Conservatives praised the decision as a critical cost-cutting measure, while liberals claimed such a move would diminish transparency in campaign finance.

The measure must be approved by the Democrat-held Senate and survive a presidential veto option before becoming law.

“Eliminating this program would save taxpayers $617 million over 10 years, and would require candidates and political parties to rely on private contributions rather than tax dollars,” Majority Leader Eric Cantor (R-Va.) told the Associated Press. “In times when government has no choice but to do more with less, voting to end the Presidential Election Campaign Fund should be a no brainer.”

Democrats, who believe that without public funds corporations and special interests groups will dominate future elections, do not share his view. Rep. Donna Edwards (D-Md.) said she believes the measure, combined with a Supreme Court decision last year which allowed corporate funding of campaign messages, could undermine campaign finance reform.

“It is imperative to strengthen the Presidential election finance system established in the aftermath of the Watergate scandal, not eliminate it,” said Edwards in a statement. “Elimination simply means even more unfettered spending on our elections by large corporations and wealthy individuals. In the past year, we saw the U.S. Supreme Court in Citizens United v. Federal Election Commission overturn a century of campaign finance law resulting in a wave of unprecedented special-interest spending on our midterm elections.”

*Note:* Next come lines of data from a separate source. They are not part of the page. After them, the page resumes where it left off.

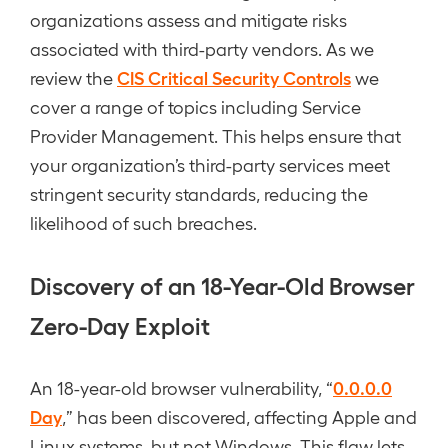
organizations assess and mitigate risks
associated with third-party vendors. As we
CIS Critical Security Controls
review the
we
cover a range of topics including Service
Provider Management. This helps ensure that
your organization’s third-party services meet
stringent security standards, reducing the
likelihood of such breaches.
Discovery of an 18-Year-Old Browser
Zero-Day Exploit
0.0.0.0
An 18-year-old browser vulnerability, “
Day
,” has been discovered, affecting Apple and
Linux systems, but not Windows. This flaw lets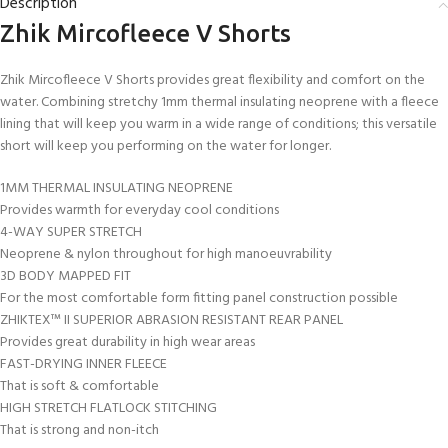
Description
Zhik Mircofleece V Shorts
Zhik Mircofleece V Shorts provides great flexibility and comfort on the
water. Combining stretchy 1mm thermal insulating neoprene with a fleece
lining that will keep you warm in a wide range of conditions; this versatile
short will keep you performing on the water for longer.
1MM THERMAL INSULATING NEOPRENE
Provides warmth for everyday cool conditions
4-WAY SUPER STRETCH
Neoprene & nylon throughout for high manoeuvrability
3D BODY MAPPED FIT
For the most comfortable form fitting panel construction possible
ZHIKTEX™ II SUPERIOR ABRASION RESISTANT REAR PANEL
Provides great durability in high wear areas
FAST-DRYING INNER FLEECE
That is soft & comfortable
HIGH STRETCH FLATLOCK STITCHING
That is strong and non-itch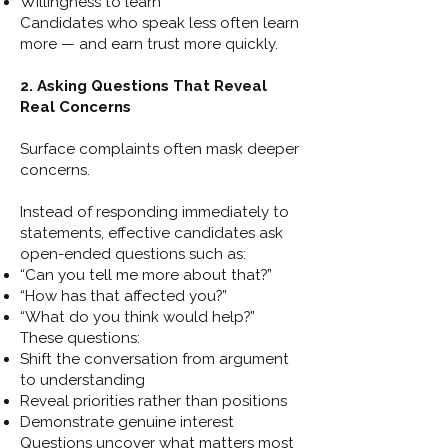
Willingness to learn
Candidates who speak less often learn
more — and earn trust more quickly.
2. Asking Questions That Reveal
Real Concerns
Surface complaints often mask deeper
concerns.
Instead of responding immediately to
statements, effective candidates ask
open-ended questions such as:
“Can you tell me more about that?”
“How has that affected you?”
“What do you think would help?”
These questions:
Shift the conversation from argument
to understanding
Reveal priorities rather than positions
Demonstrate genuine interest
Questions uncover what matters most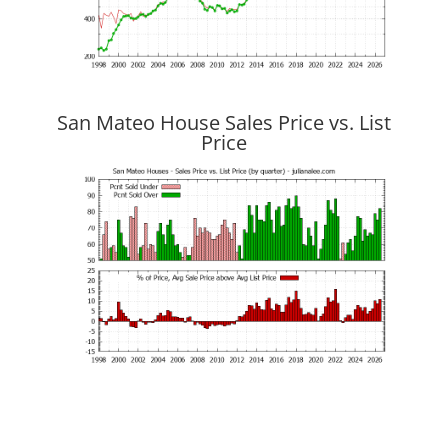
San Mateo House Sales Price vs. List
Price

The Presidential Campaign Fund is funded by a taxpayer option to designate $3 of a taxpayer’s income tax to be applied to presidential campaign finance.

The House voted 239-160 to send the measure to the Senate. It is a part of House Republicans’ “Cut as you Go” approach to the federal budget, a plan, which they claim will reduce the national deficit and create more private sector jobs. Rep. Eric Cantor (R-Va.) said in recent statements that there are three questions to ask as he continues to work.

“One, are our actions focusing on jobs and the economy; two, are our actions focusing on cutting spending; and three, are our actions focusing on shrinking government and thereby protecting and expanding freedom?” he said in a statement. “If our actions do not fall within one of those three lanes, we must ask ourselves: why are we doing it?”